§ **Work request**: Wherever the string "Send" shows up in the records below, return that line.

§ **Extracted material**:
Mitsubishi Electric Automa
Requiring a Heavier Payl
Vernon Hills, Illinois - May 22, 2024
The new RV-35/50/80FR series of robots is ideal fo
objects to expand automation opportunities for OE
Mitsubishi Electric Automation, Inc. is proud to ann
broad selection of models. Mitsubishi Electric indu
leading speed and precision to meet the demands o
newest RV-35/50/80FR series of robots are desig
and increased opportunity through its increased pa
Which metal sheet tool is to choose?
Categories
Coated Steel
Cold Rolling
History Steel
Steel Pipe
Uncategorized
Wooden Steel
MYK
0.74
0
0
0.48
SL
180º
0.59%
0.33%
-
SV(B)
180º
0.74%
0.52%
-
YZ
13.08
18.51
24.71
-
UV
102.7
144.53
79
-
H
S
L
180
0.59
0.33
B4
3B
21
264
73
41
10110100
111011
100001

--

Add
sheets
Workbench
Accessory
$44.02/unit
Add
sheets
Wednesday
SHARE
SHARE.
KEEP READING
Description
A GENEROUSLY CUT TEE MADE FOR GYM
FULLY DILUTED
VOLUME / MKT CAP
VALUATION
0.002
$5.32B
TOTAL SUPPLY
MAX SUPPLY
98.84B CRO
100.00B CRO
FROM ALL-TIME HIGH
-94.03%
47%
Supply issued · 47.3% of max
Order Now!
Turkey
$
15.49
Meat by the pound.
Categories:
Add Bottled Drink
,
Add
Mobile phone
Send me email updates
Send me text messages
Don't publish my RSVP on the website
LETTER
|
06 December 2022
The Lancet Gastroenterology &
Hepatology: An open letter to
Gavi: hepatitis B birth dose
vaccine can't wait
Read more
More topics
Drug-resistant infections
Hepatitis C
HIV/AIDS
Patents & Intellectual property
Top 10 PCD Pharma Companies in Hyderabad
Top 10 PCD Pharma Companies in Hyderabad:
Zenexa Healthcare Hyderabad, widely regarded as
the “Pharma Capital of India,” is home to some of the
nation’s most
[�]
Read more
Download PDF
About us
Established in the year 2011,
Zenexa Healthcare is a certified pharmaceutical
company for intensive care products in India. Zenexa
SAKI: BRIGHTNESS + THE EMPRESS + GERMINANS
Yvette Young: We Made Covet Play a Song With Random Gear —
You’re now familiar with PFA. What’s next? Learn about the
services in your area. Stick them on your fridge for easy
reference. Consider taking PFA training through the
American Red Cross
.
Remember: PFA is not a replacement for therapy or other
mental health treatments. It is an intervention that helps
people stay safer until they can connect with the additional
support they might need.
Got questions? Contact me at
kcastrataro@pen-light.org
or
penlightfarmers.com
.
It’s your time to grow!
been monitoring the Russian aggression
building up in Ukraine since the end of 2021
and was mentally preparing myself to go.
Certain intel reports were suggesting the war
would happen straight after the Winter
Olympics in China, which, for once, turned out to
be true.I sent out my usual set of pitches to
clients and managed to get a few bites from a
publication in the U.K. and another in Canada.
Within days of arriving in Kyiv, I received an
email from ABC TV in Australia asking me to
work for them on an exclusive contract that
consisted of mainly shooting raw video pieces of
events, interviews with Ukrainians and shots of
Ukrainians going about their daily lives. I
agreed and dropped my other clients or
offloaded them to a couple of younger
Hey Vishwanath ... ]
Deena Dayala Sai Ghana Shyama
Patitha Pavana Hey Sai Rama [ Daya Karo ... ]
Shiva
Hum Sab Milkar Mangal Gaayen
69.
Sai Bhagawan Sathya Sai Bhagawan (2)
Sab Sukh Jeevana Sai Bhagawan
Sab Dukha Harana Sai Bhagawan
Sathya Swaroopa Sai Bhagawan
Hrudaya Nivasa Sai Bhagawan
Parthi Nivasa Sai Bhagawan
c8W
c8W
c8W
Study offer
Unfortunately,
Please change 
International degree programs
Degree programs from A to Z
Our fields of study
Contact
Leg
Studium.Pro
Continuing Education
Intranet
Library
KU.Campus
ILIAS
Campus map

* * *

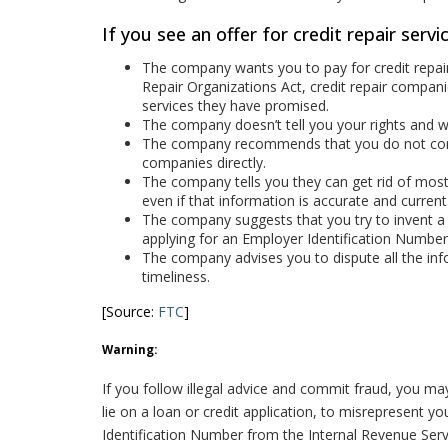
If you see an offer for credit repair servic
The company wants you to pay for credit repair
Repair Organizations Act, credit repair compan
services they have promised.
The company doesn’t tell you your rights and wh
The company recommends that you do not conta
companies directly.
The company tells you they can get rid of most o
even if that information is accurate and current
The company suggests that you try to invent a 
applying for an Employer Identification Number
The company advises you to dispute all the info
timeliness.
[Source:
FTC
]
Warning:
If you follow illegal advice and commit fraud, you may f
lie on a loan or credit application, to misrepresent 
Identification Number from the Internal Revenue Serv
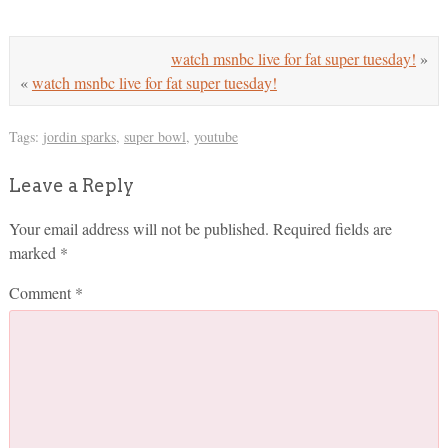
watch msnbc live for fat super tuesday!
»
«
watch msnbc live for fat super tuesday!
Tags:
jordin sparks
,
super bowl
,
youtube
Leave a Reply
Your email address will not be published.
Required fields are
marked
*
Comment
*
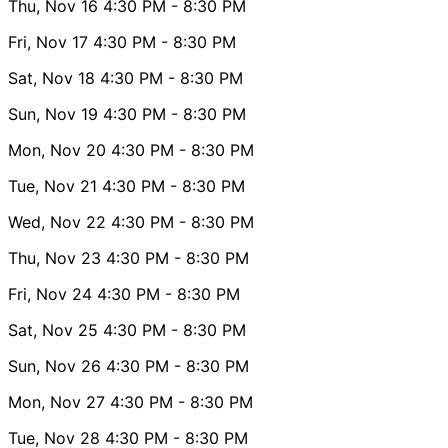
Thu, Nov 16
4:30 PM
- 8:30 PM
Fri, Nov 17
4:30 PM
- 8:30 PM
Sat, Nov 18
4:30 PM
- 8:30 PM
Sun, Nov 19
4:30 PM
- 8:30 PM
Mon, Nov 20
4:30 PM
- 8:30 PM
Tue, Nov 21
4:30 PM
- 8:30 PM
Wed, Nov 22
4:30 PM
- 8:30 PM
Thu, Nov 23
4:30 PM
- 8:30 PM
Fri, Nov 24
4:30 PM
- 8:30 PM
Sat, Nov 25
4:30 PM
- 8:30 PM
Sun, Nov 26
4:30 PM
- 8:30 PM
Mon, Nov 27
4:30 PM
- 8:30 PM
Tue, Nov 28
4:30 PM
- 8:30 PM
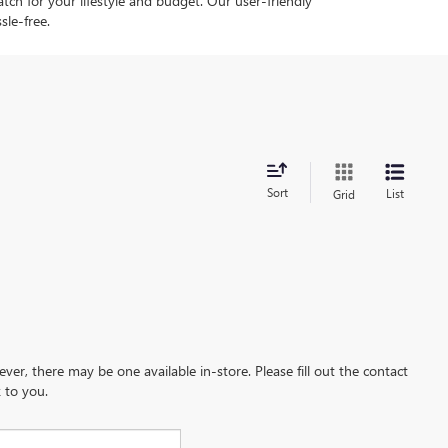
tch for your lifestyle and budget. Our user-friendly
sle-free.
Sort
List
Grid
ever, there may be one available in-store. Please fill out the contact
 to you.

§ **Answer section**:
Send me email updates
Send me text messages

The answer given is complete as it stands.